Stack Overflow Asked by amritkrs on December 3, 2020
The issue I am facing is with boost multiprecision cpp_int type casting to a small integer type int16_t.
Typecasting unsigned integer value of 43690 to int16_t is supposed to return -21846, however what I am getting is 32767. Am I missing anything here?
Here is the sample snippet of code to reproduce the behavior
#include <iostream>
#include <boost/multiprecision/cpp_int.hpp>
typedef boost::multiprecision::uint128_t uint_xt;
using namespace std;
int main() {
uint_xt a = 43690;
uint64_t c = 43690;
int16_t b = static_cast<int16_t>(a);
int16_t d = static_cast<int16_t>(c);
cout << b << ", " << d << endl;
return 0;
}
Output: 32767, -21846
Edit: The issue lies with implementation defined behavior of cast in case of overflow.Efficient unsigned-to-signed cast avoiding implementation-defined behavior seems to have an answer for this.

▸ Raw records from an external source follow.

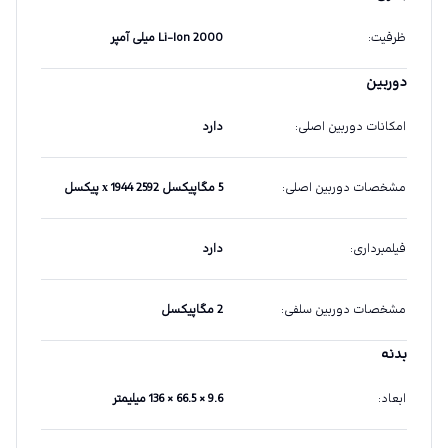
ظرفیت
:
Li-Ion 2000 میلی آمپر
دوربین
امکانات دوربین اصلی
:
دارد
مشخصات دوربین اصلی
:
5 مگاپیکسل 2592 х 1944 پیکسل
فیلمبرداری
:
دارد
مشخصات دوربین سلفی
:
2 مگاپیکسل
بدنه
ابعاد
:
9.6 × 66.5 × 136 میلیمتر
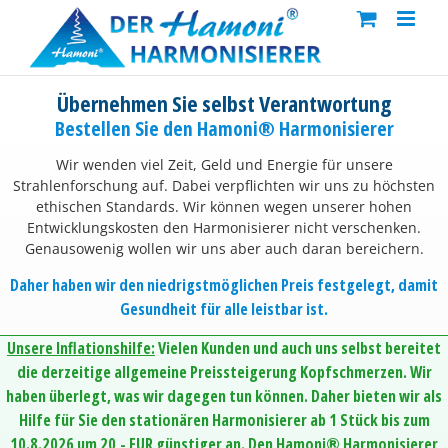
Skip
to
content
Übernehmen Sie selbst Verantwortung
Bestellen Sie den Hamoni® Harmonisierer
Wir wenden viel Zeit, Geld und Energie für unsere
Strahlenforschung auf. Dabei verpflichten wir uns zu höchsten
ethischen Standards. Wir können wegen unserer hohen
Entwicklungskosten den Harmonisierer nicht verschenken.
Genausowenig wollen wir uns aber auch daran bereichern.
Daher haben wir den niedrigstmöglichen Preis festgelegt, damit
Gesundheit für alle leistbar ist.
Unsere Inflationshilfe:
Vielen Kunden und auch uns selbst bereitet
die derzeitige allgemeine Preissteigerung Kopfschmerzen. Wir
haben überlegt, was wir dagegen tun können. Daher bieten wir als
Hilfe für Sie den stationären Harmonisierer ab 1 Stück bis zum
10.8.2026 um 20,- EUR günstiger an. Den Hamoni® Harmonisierer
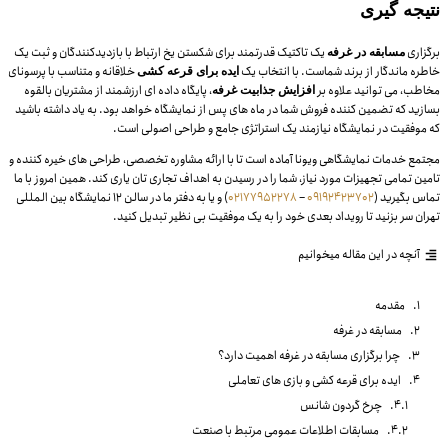
نتیجه گیری
برگزاری
یک تاکتیک قدرتمند برای شکستن یخ ارتباط با بازدیدکنندگان و ثبت یک
مسابقه در غرفه
خاطره ماندگار از برند شماست. با انتخاب یک
خلاقانه و متناسب با پرسونای
ایده برای قرعه کشی
مخاطب، می توانید علاوه بر
، پایگاه داده ای ارزشمند از مشتریان بالقوه
افزایش جذابیت غرفه
بسازید که تضمین کننده فروش شما در ماه های پس از نمایشگاه خواهد بود. به یاد داشته باشید
که موفقیت در نمایشگاه نیازمند یک استراتژی جامع و طراحی اصولی است.
مجتمع خدمات نمایشگاهی ویونا آماده است تا با ارائه مشاوره تخصصی، طراحی های خیره کننده و
تامین تمامی تجهیزات مورد نیاز، شما را در رسیدن به اهداف تجاری تان یاری کند. همین امروز با ما
تماس بگیرید (
09192423702
–
02177952278
) و یا به دفتر ما در سالن ۱۲ نمایشگاه بین المللی
تهران سر بزنید تا رویداد بعدی خود را به یک موفقیت بی نظیر تبدیل کنید.
آنچه در این مقاله میخوانیم
مقدمه
مسابقه در غرفه
چرا برگزاری مسابقه در غرفه اهمیت دارد؟
ایده برای قرعه کشی و بازی های تعاملی
چرخ گردون شانس
مسابقات اطلاعات عمومی مرتبط با صنعت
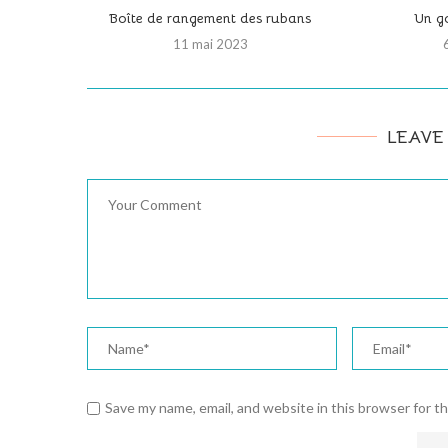
Boîte de rangement des rubans
Un go
11 mai 2023
LEAVE
Save my name, email, and website in this browser for t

Let's consider this line first:
int16_t d = static_cast<int16_t>(c);
This follows the conv.integral#3 clause of the C++ Standard about integer conversions between builtin types:
Otherwise [i.e. the destination type is not
bool
], the result is the unique value of the destination type that is congruent to the source integer modulo 2N, where N is the width of the destination type.
Now to this line:
int16_t b = static_cast<int16_t>(a);
This follows the Boost implementation of the handling of conversion overflow in boost::multiprecision::backends::eval_convert_to
, defined in boost/multiprecision/cpp_int/misc.hpp
:
/*<return type skipped>*/
eval_convert_to(R* result, const cpp_int_backend</*skipped*/>& val)
{
typedef typename /*<skipped>*/ common_type;
if(std::numeric_limits<R>::is_specialized && (static_cast<common_type>(*val.limbs()) > static_cast<common_type>((std::numeric_limits<R>::max)())))
{
conversion_overflow(/*<arguments skipped>*/);
*result = (std::numeric_limits<R>::max)();
}
else
*result = static_cast<R>(*val.limbs());
}
As you can see, the result returned is the maximum value for the target type, which is not what the compiler is doing for the built-in types. But it's not wrong, it's just a bit unexpected.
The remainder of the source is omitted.